◆ AIM OF THE TASK
Set down each entry exactly as given; pictures should not appear in the copy.

====== RECORDS TO PROCESS

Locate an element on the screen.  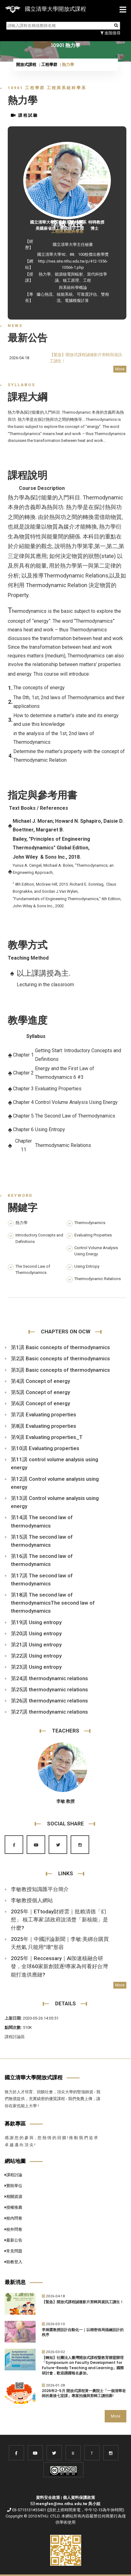
第26講 thermodynamic relations is located at coordinates (49, 1701).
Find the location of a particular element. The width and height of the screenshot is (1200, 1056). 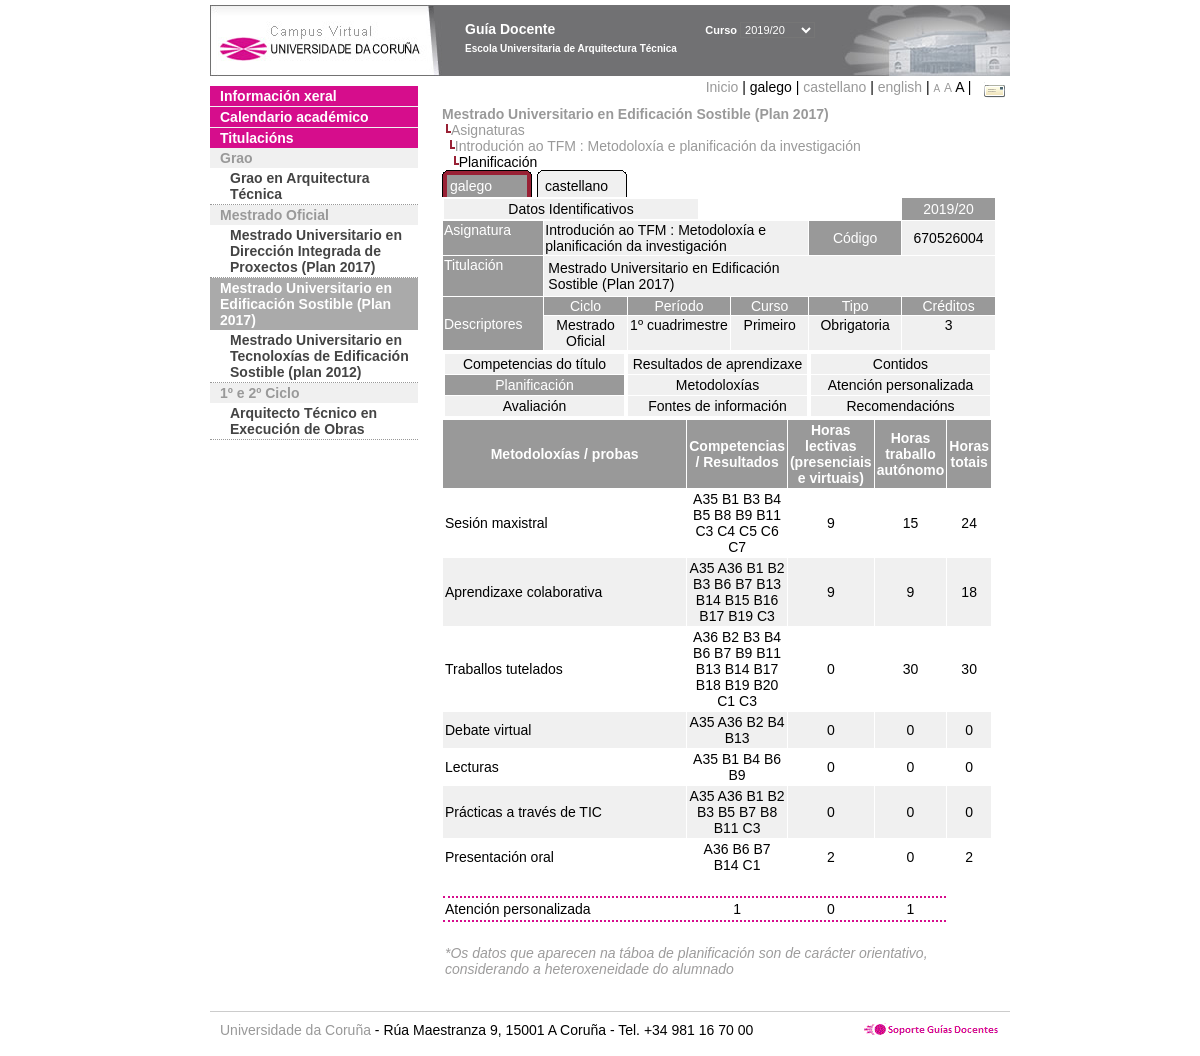

Metodoloxías is located at coordinates (717, 385).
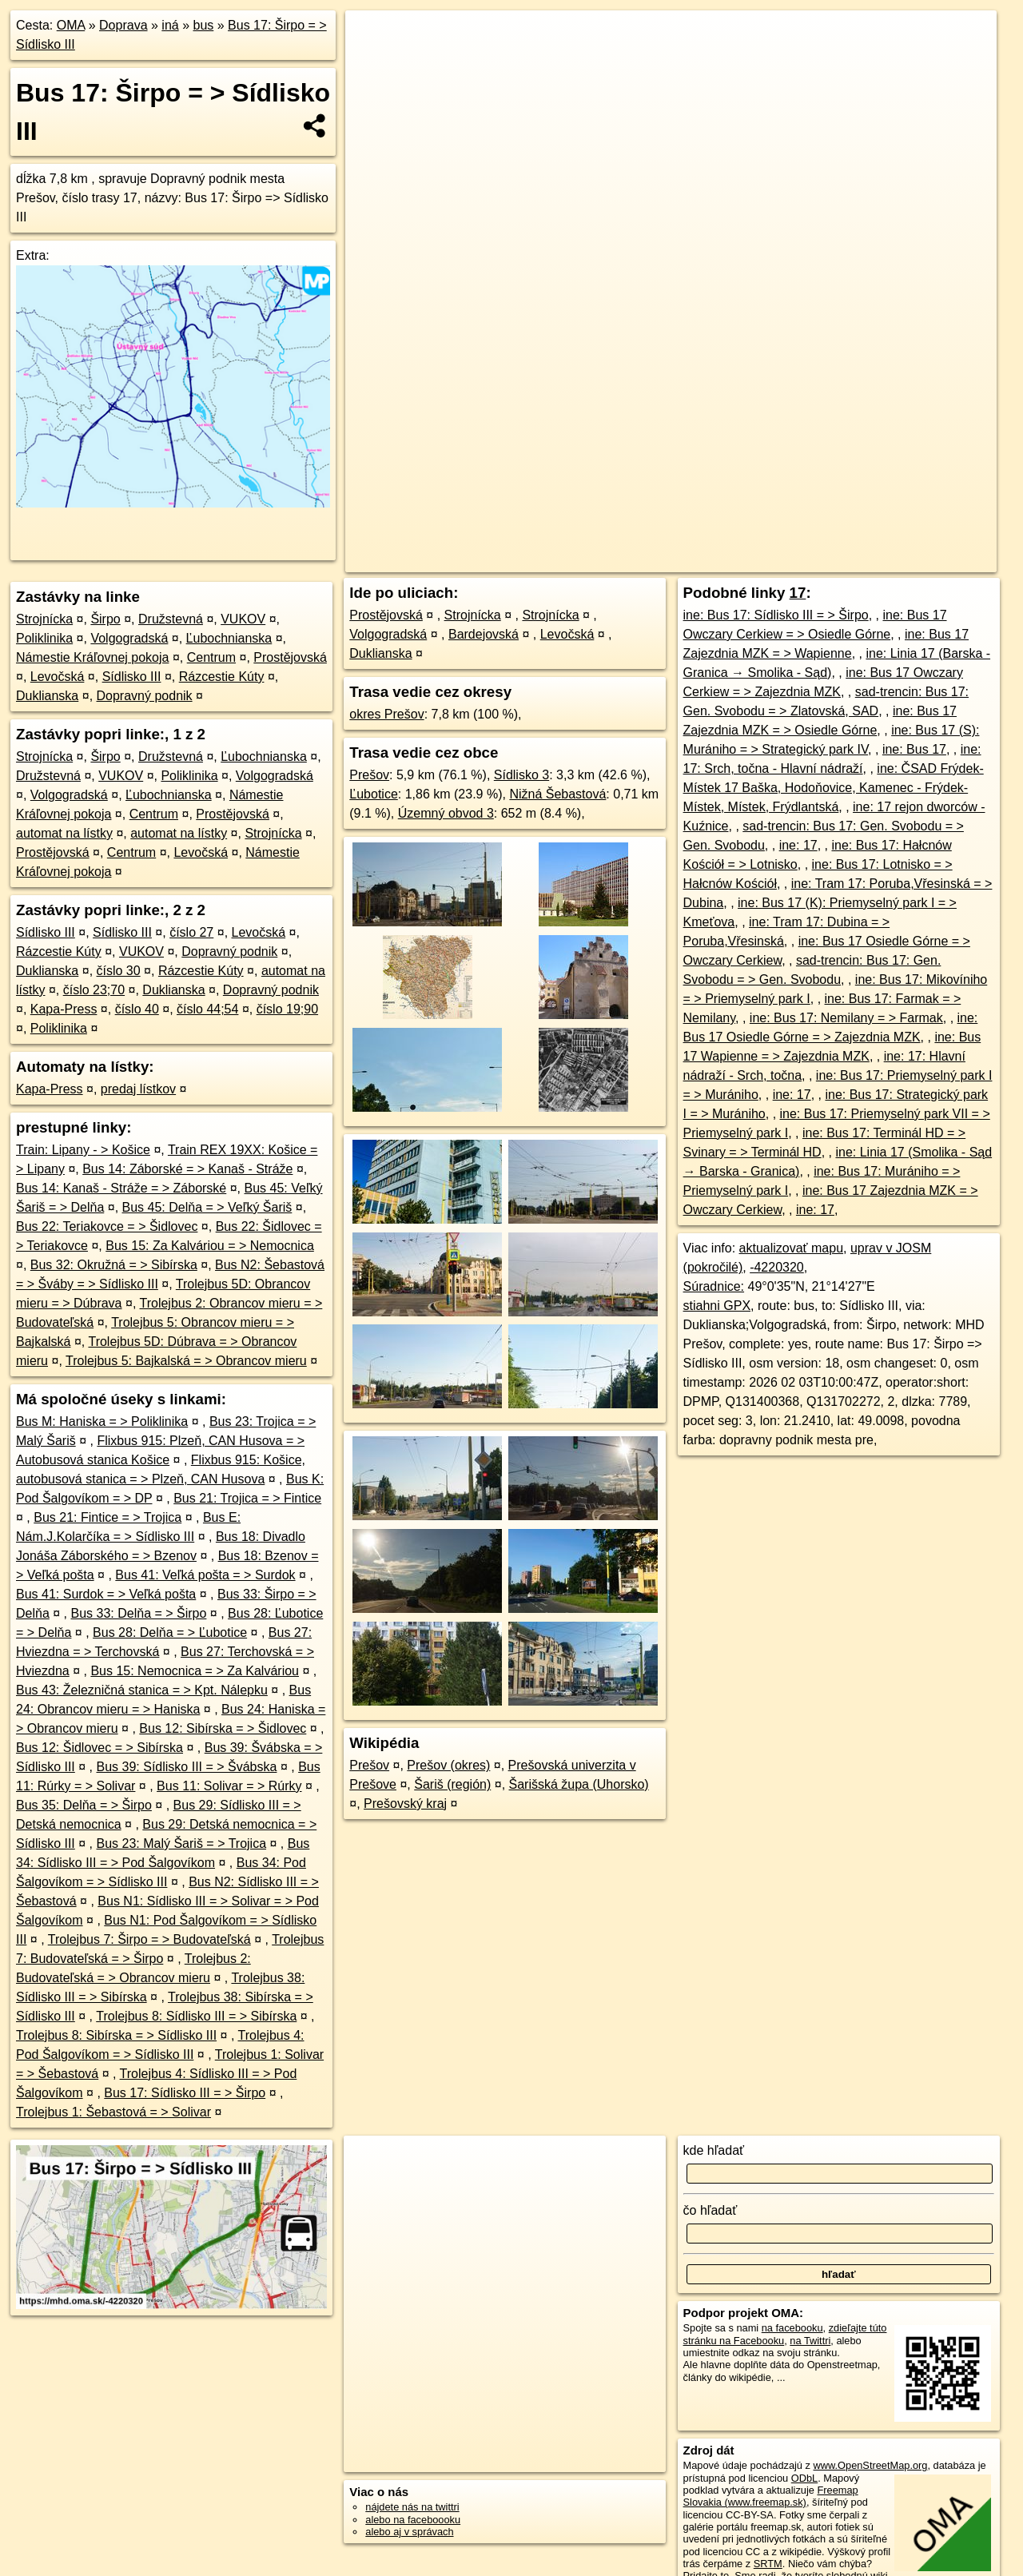  What do you see at coordinates (57, 676) in the screenshot?
I see `Levočská` at bounding box center [57, 676].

============

◆ TASK OUTPUT
Locate an element on the screen.  
第26講 thermodynamic relations is located at coordinates (49, 1701).
Find the location of a particular element. The width and height of the screenshot is (1200, 1056). 

Metodoloxías is located at coordinates (717, 385).
  What do you see at coordinates (57, 676) in the screenshot?
I see `Levočská` at bounding box center [57, 676].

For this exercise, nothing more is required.